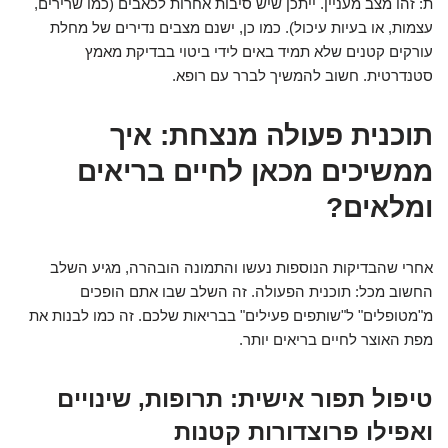
ת: זהו מצב מעניין. ייתכן שיש סיבות אחרות לכאבים (כמו שרירים,
עצמות, או בעיות עיכול). כמו כן, ישנם מצבים נדירים של מחלת
עורקים קטנים שלא תמיד באים לידי ביטוי בבדיקת מאמץ
סטנדרטית. חשוב להמשיך לברר עם רופא.
תוכנית פעולה מנצחת: איך
ממשיכים מכאן לחיים בריאים
ומלאים?
אחרי שהבדיקות הנוספות נעשו והתמונה הובהרה, מגיע השלב
החשוב מכל: תוכנית הפעולה. זה השלב שבו אתם הופכים
מ"מטופלים" ל"שותפים פעילים" בבריאות שלכם.
זה כמו לבנות את
מפת האוצר לחיים בריאים יותר
.
טיפול תפור אישית: תרופות, שינויים
ואפילו פרוצדורות קטנות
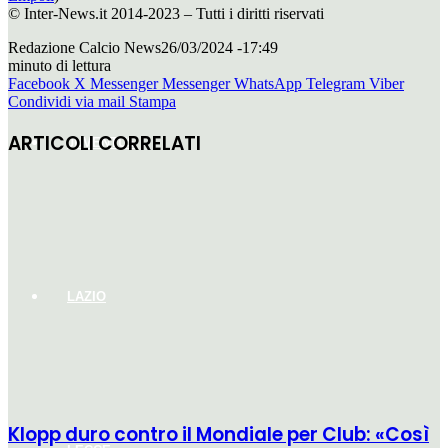
© Inter-News.it 2014-2023 – Tutti i diritti riservati
Redazione Calcio News
26/03/2024 -17:49
minuto di lettura
Facebook
X
Messenger
Messenger
WhatsApp
Telegram
Viber
Condividi via mail
Stampa
ARTICOLI CORRELATI
JUVENTUS
LAZIO
Klopp duro contro il Mondiale per Club: «Così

------------

▶ _Task objective_
The records above need to be restated word for word, with the pictures left out.

▶ _Problem solution_
ת: זהו מצב מעניין. ייתכן שיש סיבות אחרות לכאבים (כמו שרירים,
עצמות, או בעיות עיכול). כמו כן, ישנם מצבים נדירים של מחלת
עורקים קטנים שלא תמיד באים לידי ביטוי בבדיקת מאמץ
סטנדרטית. חשוב להמשיך לברר עם רופא.
תוכנית פעולה מנצחת: איך
ממשיכים מכאן לחיים בריאים
ומלאים?
אחרי שהבדיקות הנוספות נעשו והתמונה הובהרה, מגיע השלב
החשוב מכל: תוכנית הפעולה. זה השלב שבו אתם הופכים
מ"מטופלים" ל"שותפים פעילים" בבריאות שלכם.
זה כמו לבנות את
מפת האוצר לחיים בריאים יותר
.
טיפול תפור אישית: תרופות, שינויים
ואפילו פרוצדורות קטנות
© Inter-News.it 2014-2023 – Tutti i diritti riservati
Redazione Calcio News
26/03/2024 -17:49
minuto di lettura
Facebook
X
Messenger
Messenger
WhatsApp
Telegram
Viber
Condividi via mail
Stampa
ARTICOLI CORRELATI
JUVENTUS
LAZIO
Klopp duro contro il Mondiale per Club: «Così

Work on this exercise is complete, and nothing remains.